Take Thursday, for example. As part of an overall freak show on Fox & Friends, Donald J. Trump announced he wanted to abandon the Electoral College and use the popular vote to elect United States presidents:
Of course, Trump is president solely because of the Electoral College, an anti-democratic anachronism that has outstayed its welcome by at least a half-century. He lost the popular vote—which he wants to switch to—by nearly 3 million. Then again, he claims 3 million people voted illegally in California alone. There is zero evidence of that, but plenty of evidence it’s a deranged lie borne of crippling insecurity that he is not a truly legitimate president.
Trump has also long sustained himself, as he did speaking to the Friends of Fox, on the belief he could and would have won the popular vote if he hadn’t spent so much time winning the Electoral College:
trump tweet: Campaigning to win the Electoral College is much more difficult & sophisticated than the popular vote. Hillary focused on the wrong states!
trump tweet: I would have done even better in the election, if that is possible, if the winner was based on popular vote – but would campaign differently
Of course, even when you dive into the details of his Electoral College win, the numbers aren’t exactly pretty. Trump won the three key states in 2016—Michigan, Pennsylvania, and Wisconsin—by a combined 77,000 votes, a razor-thin margin. But thanks to the ludicrous Electoral College system, he received all of their 46 combined electoral votes.

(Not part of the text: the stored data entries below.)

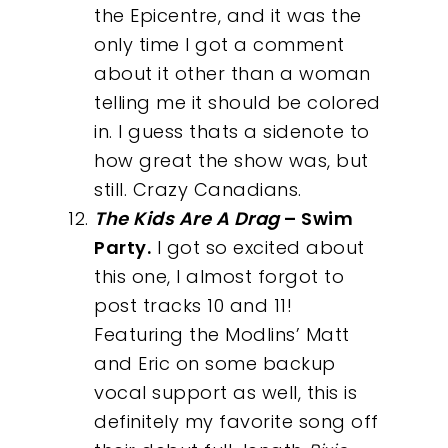
the Epicentre, and it was the
only time I got a comment
about it other than a woman
telling me it should be colored
in. I guess thats a sidenote to
how great the show was, but
still. Crazy Canadians.
The Kids Are A Drag
– Swim
Party.
I got so excited about
this one, I almost forgot to
post tracks 10 and 11!
Featuring the Modlins’ Matt
and Eric on some backup
vocal support as well, this is
definitely my favorite song off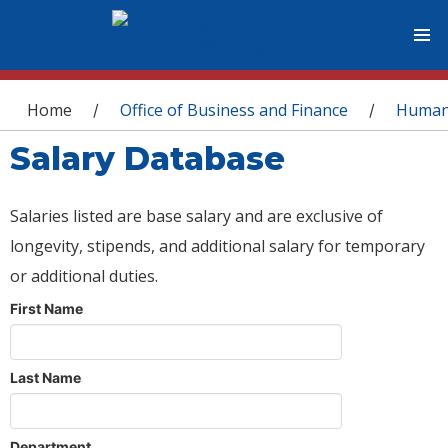
You are here
Home
Office of Business and Finance
Human
/
/
Salary Database
Salaries listed are base salary and are exclusive of
longevity, stipends, and additional salary for temporary
or additional duties.
First Name
Last Name
Department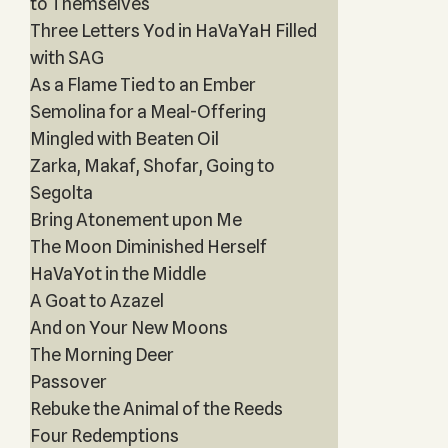
to Themselves
Three Letters Yod in HaVaYaH Filled
with SAG
As a Flame Tied to an Ember
Semolina for a Meal-Offering
Mingled with Beaten Oil
Zarka, Makaf, Shofar, Going to
Segolta
Bring Atonement upon Me
The Moon Diminished Herself
HaVaYot in the Middle
A Goat to Azazel
And on Your New Moons
The Morning Deer
Passover
Rebuke the Animal of the Reeds
Four Redemptions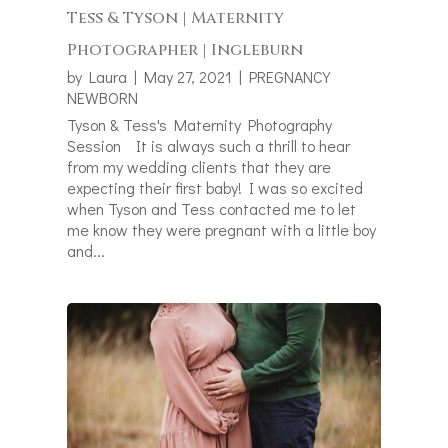
Tess & Tyson | Maternity
Photographer | Ingleburn
by
Laura
|
May 27, 2021
|
PREGNANCY
NEWBORN
Tyson & Tess's Maternity Photography
Session It is always such a thrill to hear
from my wedding clients that they are
expecting their first baby! I was so excited
when Tyson and Tess contacted me to let
me know they were pregnant with a little boy
and...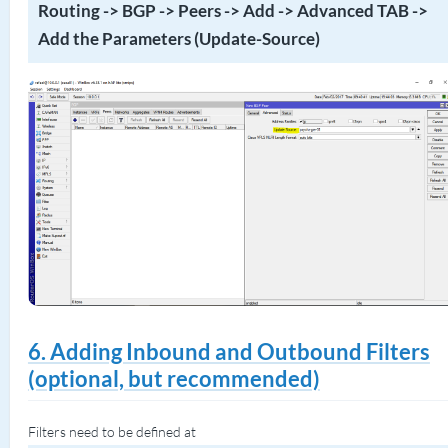
Routing -> BGP -> Peers -> Add -> Advanced TAB ->
Add the Parameters (Update-Source)
6. Adding Inbound and Outbound Filters
(optional, but recommended)
Filters need to be defined at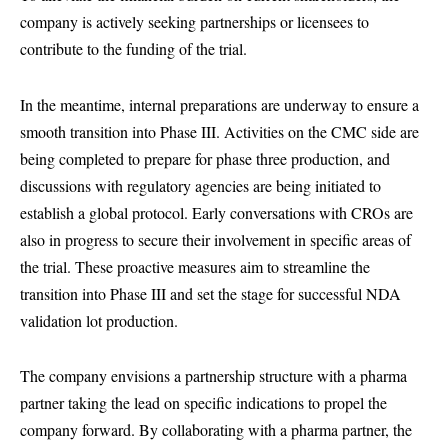
company is actively seeking partnerships or licensees to
contribute to the funding of the trial.
In the meantime, internal preparations are underway to ensure a
smooth transition into Phase III. Activities on the CMC side are
being completed to prepare for phase three production, and
discussions with regulatory agencies are being initiated to
establish a global protocol. Early conversations with CROs are
also in progress to secure their involvement in specific areas of
the trial. These proactive measures aim to streamline the
transition into Phase III and set the stage for successful NDA
validation lot production.
The company envisions a partnership structure with a pharma
partner taking the lead on specific indications to propel the
company forward. By collaborating with a pharma partner, the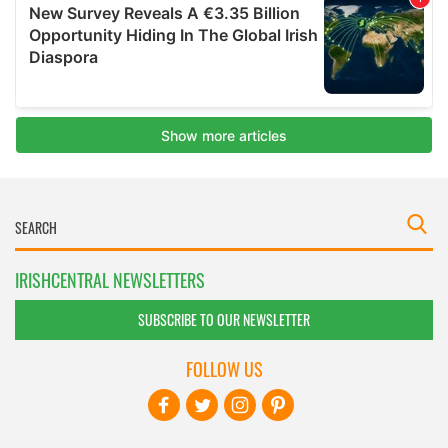
IRISHCENTRAL NEWSLETTERS
SUBSCRIBE TO OUR NEWSLETTER
FOLLOW US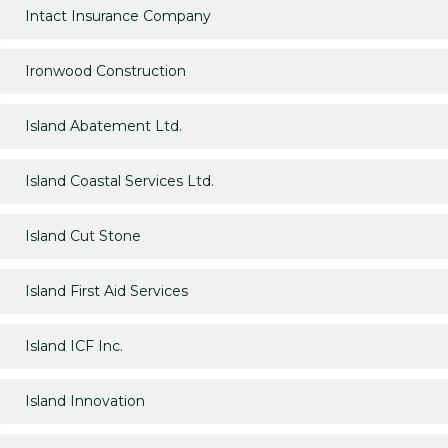
Intact Insurance Company
Ironwood Construction
Island Abatement Ltd.
Island Coastal Services Ltd.
Island Cut Stone
Island First Aid Services
Island ICF Inc.
Island Innovation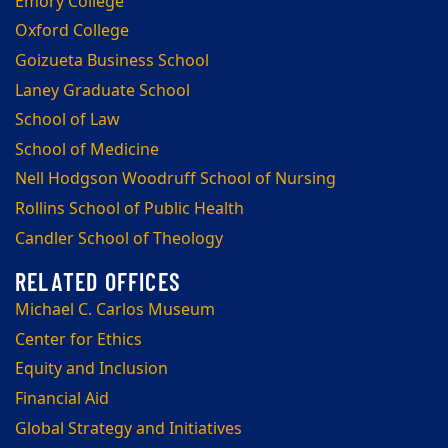
Emory College
Oxford College
Goizueta Business School
Laney Graduate School
School of Law
School of Medicine
Nell Hodgson Woodruff School of Nursing
Rollins School of Public Health
Candler School of Theology
Michael C. Carlos Museum
Center for Ethics
Equity and Inclusion
Financial Aid
Global Strategy and Initiatives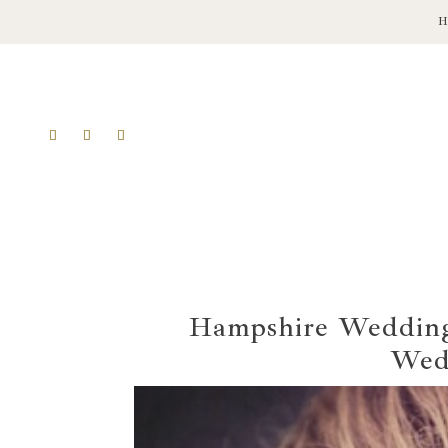
Hampshire Wedding 
Wed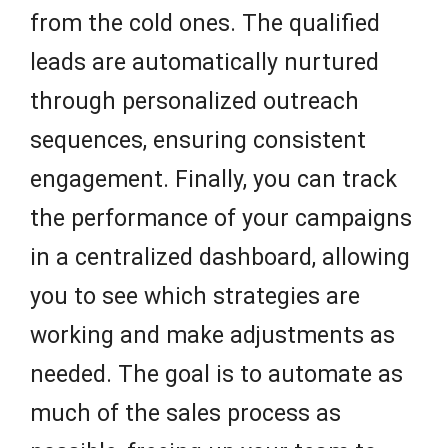
from the cold ones. The qualified
leads are automatically nurtured
through personalized outreach
sequences, ensuring consistent
engagement. Finally, you can track
the performance of your campaigns
in a centralized dashboard, allowing
you to see which strategies are
working and make adjustments as
needed. The goal is to automate as
much of the sales process as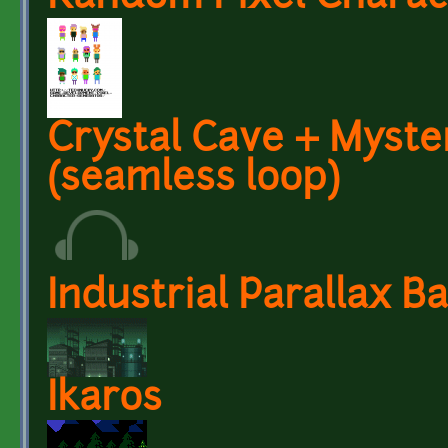
Crystal Cave + Myst
(seamless loop)
Industrial Parallax 
Ikaros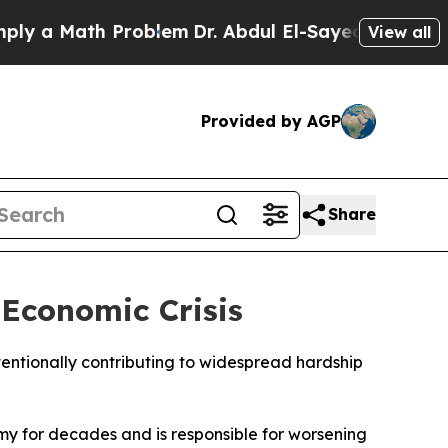
 a Math Problem
Dr. Abdul El-Sayed on Historic M
View all
Provided by AGP
Share
Economic Crisis
entionally contributing to widespread hardship
y for decades and is responsible for worsening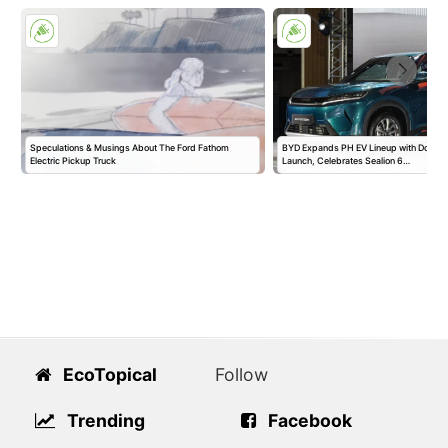
Speculations & Musings About The Ford Fathom
BYD Expands PH EV Lineup with Double
Electric Pickup Truck
Launch, Celebrates Sealion 6…
EcoTopical
Follow
Trending
Facebook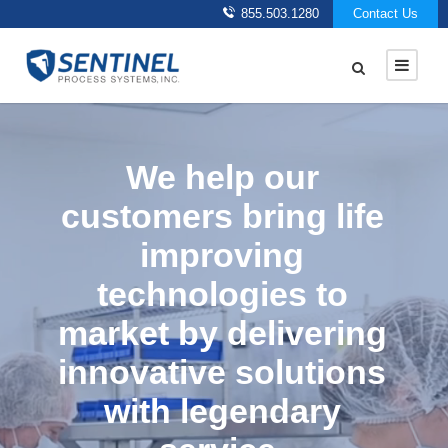
855.503.1280
Contact Us
We help our
customers bring life
improving
technologies to
market by delivering
innovative solutions
with legendary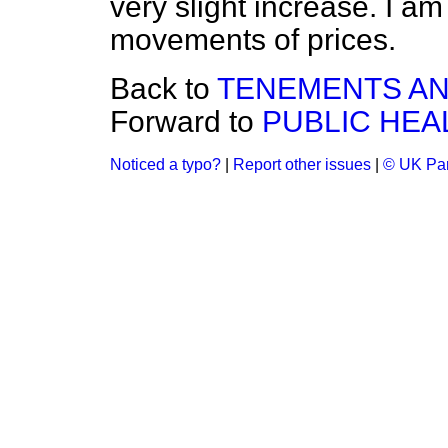
very slight increase. I a
movements of prices.
Back to
TENEMENTS AN
Forward to
PUBLIC HEA
Noticed a typo?
|
Report other issues
|
© UK Par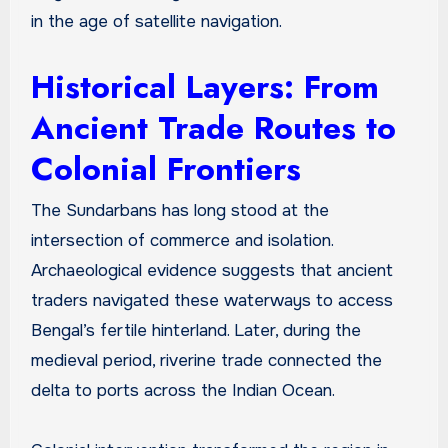
in the age of satellite navigation.
Historical Layers: From
Ancient Trade Routes to
Colonial Frontiers
The Sundarbans has long stood at the
intersection of commerce and isolation.
Archaeological evidence suggests that ancient
traders navigated these waterways to access
Bengal’s fertile hinterland. Later, during the
medieval period, riverine trade connected the
delta to ports across the Indian Ocean.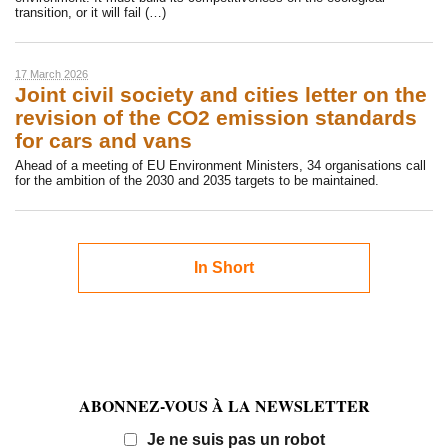
transition, or it will fail (…)
17 March 2026
Joint civil society and cities letter on the
revision of the CO2 emission standards
for cars and vans
Ahead of a meeting of EU Environment Ministers, 34 organisations call
for the ambition of the 2030 and 2035 targets to be maintained.
In Short
ABONNEZ-VOUS À LA NEWSLETTER
Email
Je ne suis pas un robot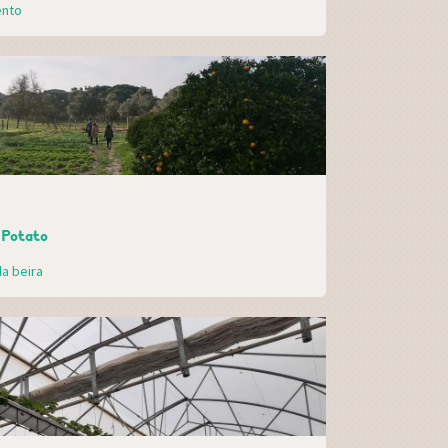
ento
 Potato
a beira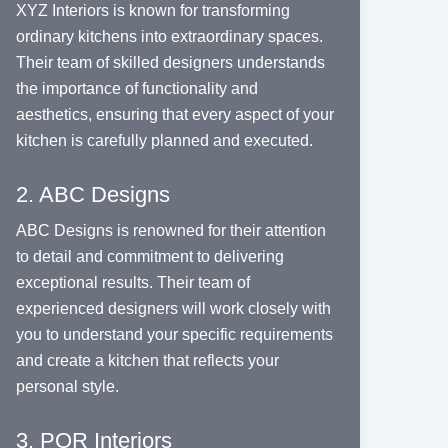
XYZ Interiors is known for transforming
ordinary kitchens into extraordinary spaces.
Their team of skilled designers understands
the importance of functionality and
aesthetics, ensuring that every aspect of your
kitchen is carefully planned and executed.
2. ABC Designs
ABC Designs is renowned for their attention
to detail and commitment to delivering
exceptional results. Their team of
experienced designers will work closely with
you to understand your specific requirements
and create a kitchen that reflects your
personal style.
3. PQR Interiors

This is why the system is so undemocratic, along with the fact that it makes some citizens’ votes count for more than others. Because only a small group of “swing states” are up for grabs, the residents of other states are largely ignored and have little impact on the outcome. If it were a popular vote, the vote of a Texan or a Californian would be just as valuable as an Ohioan—and turnout might even be higher as a result.
To a lesser extent, the votes of those that live in more sparsely populated states count for more than those of others. A state’s electoral vote count is its number of senators and congressmen combined. Since all states get two senators regardless of population, this means citizens of densely populated states have at least slightly less electoral power than those of sparsely populated ones.
Montana has just over a million residents and two senators. California has 39.5 million residents…and two senators. That means each Montanan receives far more representation by percentage in the Senate—and by extension, the Electoral College. That was actually an explicit goal for the Founders: representatives of rural and less-populated states, mostly in the southern colonies, were wary of being dominated by densely populated states, most of which were in the north. The compromise was to have a House of Representatives tied closely to population, but equality among states in the Senate.
All this is to say that, contrary to Trump’s shtick, the Electoral College is not some game devised to make it easier for Democrats to win elections. In fact, it’s closer to the opposite: In the five presidential elections since 2000, Republican candidates won the popular vote just once—but won the presidency three times. If Trump wants to blow that up out of some very on-brand combination of ignorance and hubris, American democracy stands to benefit. A broken clock, twice a day, et cetera.